New guidelines from the American Academy of Pediatrics say schools should not send children home if their heads are infested with lice.
The AAP protocols note children who have lice are “neither a health hazard” not necessarily practicing “poor hygiene.”
Of concern to the AAP is the alleged shame children would face if they’re sent home due to lice, KATV.com reports. “Sending [children] home due to head lice can result in ‘phycological stress’ [sic] and ‘significant stigma.'”
“School exclusion of children or adolescents with nits alone would have resulted in many of these children or adolescents missing school unnecessarily,” the guidelines state. “In addition, head lice infestations have been shown to have low contagion in classrooms.”
Indeed, the AAP pointed to one study which determined only about four percent of infested persons’ pillowcases showed evidence of live lice.
Not allowing a student who still has lice to return to school also “may violate [their] civil liberties.”
“No healthy child or adolescent should be excluded from school or allowed to miss school time because of head lice or nits,” the AAP says in the new guidance. “Medical providers should educate school communities that no-nit policies for return to school should be abandoned, because such policies would have negative consequences for children’s or adolescents’ academic progress, may violate their civil rights, and stigmatize head lice as a public health hazard.”
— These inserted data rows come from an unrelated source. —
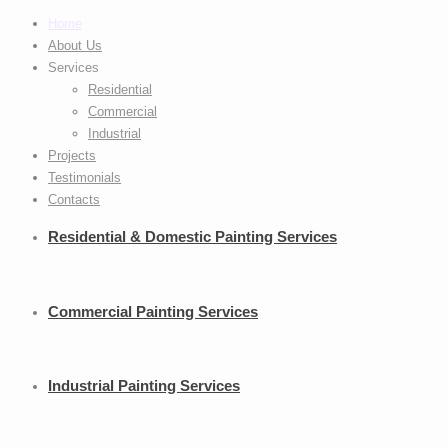
Home
About Us
Services
Residential
Commercial
Industrial
Projects
Testimonials
Contacts
Residential
& Domestic Painting Services
Commercial
Painting Services
Industrial
Painting Services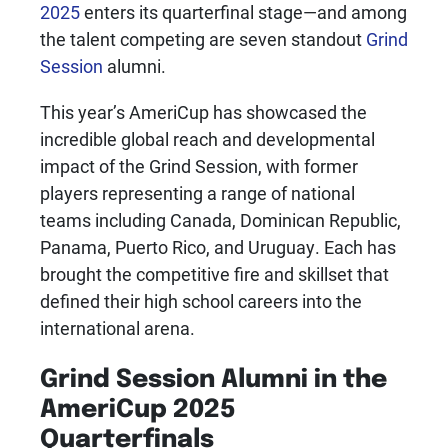
2025
enters its quarterfinal stage—and among
the talent competing are seven standout
Grind
Session
alumni.
This year’s AmeriCup has showcased the
incredible global reach and developmental
impact of the Grind Session, with former
players representing a range of national
teams including Canada, Dominican Republic,
Panama, Puerto Rico, and Uruguay. Each has
brought the competitive fire and skillset that
defined their high school careers into the
international arena.
Grind Session Alumni in the
AmeriCup 2025
Quarterfinals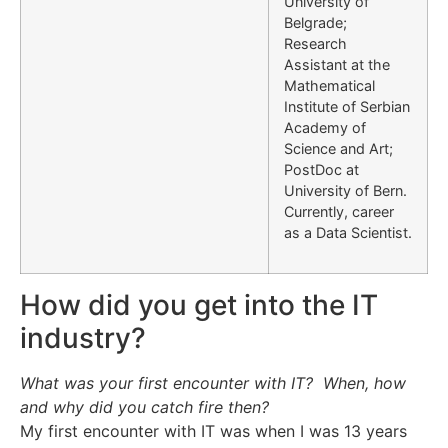
University of
Belgrade;
Research
Assistant at the
Mathematical
Institute of Serbian
Academy of
Science and Art;
PostDoc at
University of Bern.
Currently, career
as a Data Scientist.
How did you get into the IT
industry?
What was your first encounter with IT? When, how
and why did you catch fire then?
My first encounter with IT was when I was 13 years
While the AAP has several recommended treatments for head lice, including topical ointments and battery-powered “louse combs,” it very much does not want parents to shave their child’s head.
The AAP noted lice screening programs in schools “are costly” and haven’t shown much effectiveness. “Nits very often don’t translate to crawling lice, and keeping a child out of school can be a burden for both the child and the parents,” it said.
A 2006 study determined that “4-8 million” students had been “treated unnecessarily” for lice and removed from school settings.